He sat across the table from her wondering what thoughts kept her eyes distant and despondent and her soft pink lips slightly parted as if she were about to share what exactly it was that kept her in such a state.
Dissatisfied with her lack of response he took a long hard drag off his cigarette and held the vile smoke in, feeling it descend into his lungs until it shot out of his mouth like ash from a volcano poisoning the air they breathed.
She sighed quietly, bringing herself out of the little world she had drifted off to only to realize he had been watching her intently, which made her self- conscious. She licked her dry lips as she tucked a brown curl behind her ear and sat up straight in her stainless steel bistro chair and finally she looked at him.
Her nervous smile did nothing for him. He only blinked in response, if you would call it that, and took another drag before extinguishing the cancer stick, cramming the remains into the gray stained ash tray and cleared his throat as if to speak… only he didn’t. He seemed to be waiting for her to say something… anything.

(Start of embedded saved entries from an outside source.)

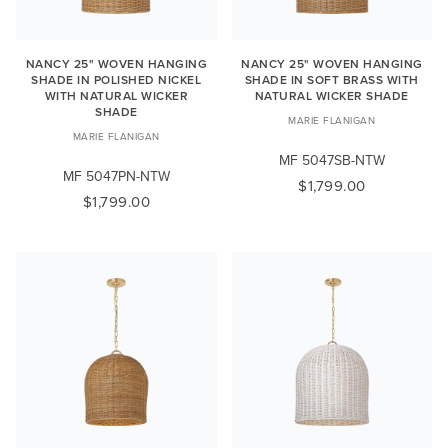
NANCY 25" WOVEN HANGING
NANCY 25" WOVEN HANGING
SHADE IN POLISHED NICKEL
SHADE IN SOFT BRASS WITH
WITH NATURAL WICKER
NATURAL WICKER SHADE
SHADE
MARIE FLANIGAN
MARIE FLANIGAN
MF 5047SB-NTW
MF 5047PN-NTW
$1,799.00
$1,799.00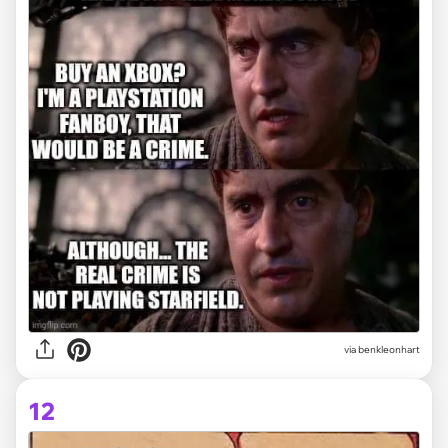
via
benkleonhart
12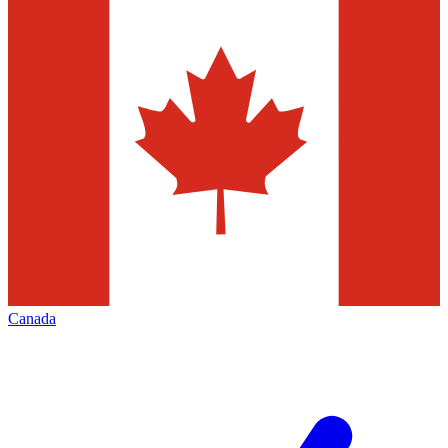
Canada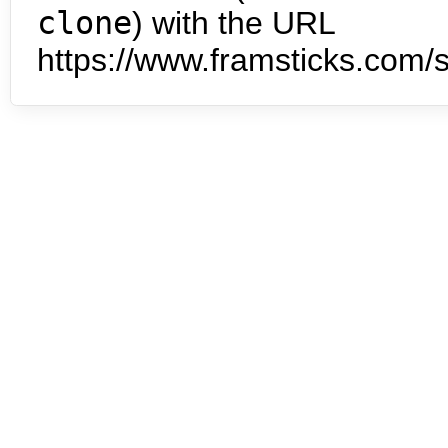
clone
) with the URL
https://www.framsticks.com/s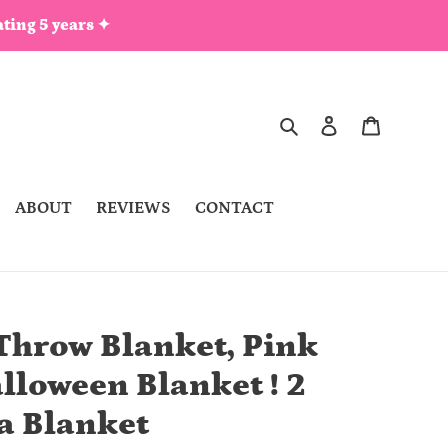
ting 5 years ✦
Search
Log in
Cart
ABOUT
REVIEWS
CONTACT
Throw Blanket, Pink
lloween Blanket ! 2
la Blanket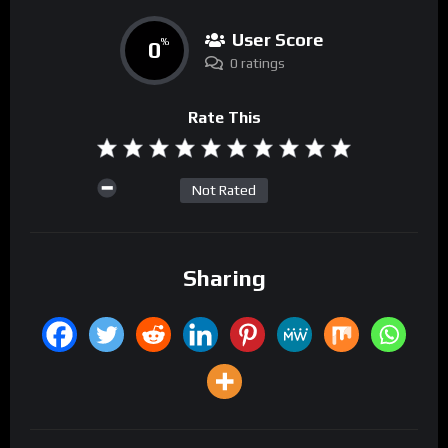
User Score
0
%
0 ratings
Rate This
Not Rated
Sharing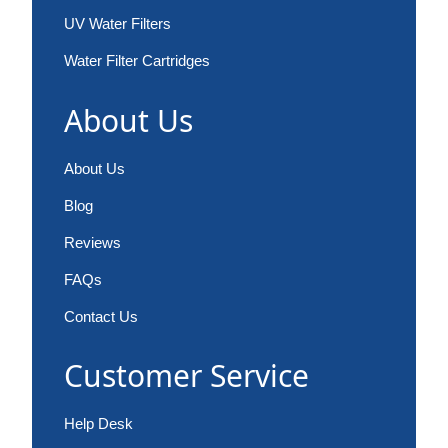
UV Water Filters
Water Filter Cartridges
About Us
About Us
Blog
Reviews
FAQs
Contact Us
Customer Service
Help Desk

She looked away from his piercing grey eyes, feeling the crushing scrutiny of his glare and looked around the bistro taking note of the two couples sitting nearby deep in their own conversations and wished her life was worth talking about but it really wasn’t… not to her at least.
He wanted to ask her, beg her to open up to him but she was terribly timid, beautiful in her own waif like way and intelligent when those rare moments he was able to glimpse inside her heart but Daddy had done his damage on this girl. Alcohol was a cruel weapon shutting down the girl when she did talk and constantly fed a steady diet of criticism and demoralization produced an insecure introvert but he loved her none-the-less.

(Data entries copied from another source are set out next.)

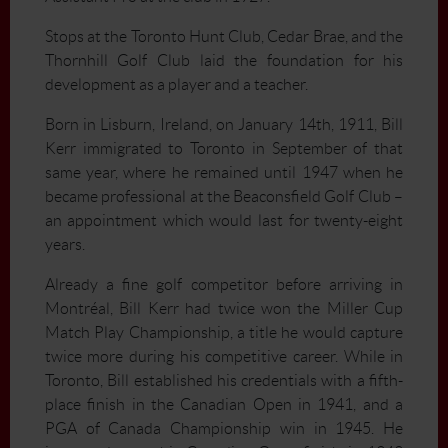
Stops at the Toronto Hunt Club, Cedar Brae, and the
Thornhill Golf Club laid the foundation for his
development as a player and a teacher.
Born in Lisburn, Ireland, on January 14th, 1911, Bill
Kerr immigrated to Toronto in September of that
same year, where he remained until 1947 when he
became professional at the Beaconsfield Golf Club –
an appointment which would last for twenty-eight
years.
Already a fine golf competitor before arriving in
Montréal, Bill Kerr had twice won the Miller Cup
Match Play Championship, a title he would capture
twice more during his competitive career. While in
Toronto, Bill established his credentials with a fifth-
place finish in the Canadian Open in 1941, and a
PGA of Canada Championship win in 1945. He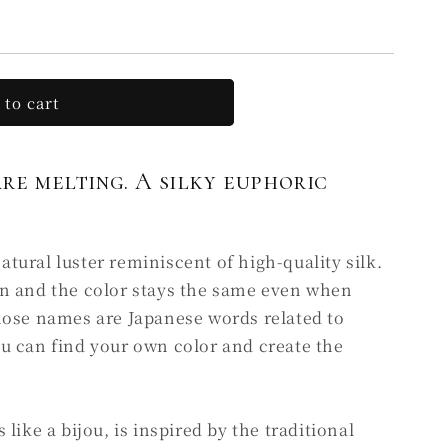
 to cart
GE
are melting. A silky euphoric
ural luster reminiscent of high-quality silk.
n and the color stays the same even when
hose names are Japanese words related to
u can find your own color and create the
like a bijou, is inspired by the traditional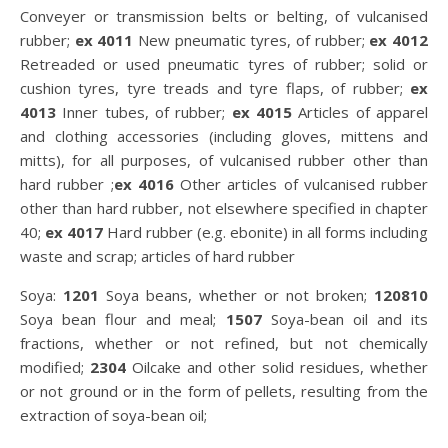
Conveyer or transmission belts or belting, of vulcanised
rubber;
ex 4011
New pneumatic tyres, of rubber;
ex 4012
Retreaded or used pneumatic tyres of rubber; solid or
cushion tyres, tyre treads and tyre flaps, of rubber;
ex
4013
Inner tubes, of rubber;
ex 4015
Articles of apparel
and clothing accessories (including gloves, mittens and
mitts), for all purposes, of vulcanised rubber other than
hard rubber ;
ex 4016
Other articles of vulcanised rubber
other than hard rubber, not elsewhere specified in chapter
40;
ex 4017
Hard rubber (e.g. ebonite) in all forms including
waste and scrap; articles of hard rubber
Soya:
1201
Soya beans, whether or not broken;
120810
Soya bean flour and meal;
1507
Soya-bean oil and its
fractions, whether or not refined, but not chemically
modified;
2304
Oilcake and other solid residues, whether
or not ground or in the form of pellets, resulting from the
extraction of soya-bean oil;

He wondered if she would realize her true potential, wondered if his love for her was patient enough to see it happen. Was he up for the task? He wanted another cigarette but instead he leaned back in his chair, away from the soft pack, and dug both hands into his thick brown hair and sighed loudly.
“My father died today,” and as she said that it felt as if some unseen tether had broken away from her vocal chords allowing the words to flow freely.
“Oh.”
“I love you,” she said most seriously.
“Are you coming home this time?”
“Yes.”
Without a word he grabbed her hand, stood to his feet and kissed it. She stared straight into his grey eyes, stood to her feet and kissed him. She didn’t mind that he tasted like cigarettes or that his shirt smelled of smoke. It was who he was and in a twisted way it comforted her.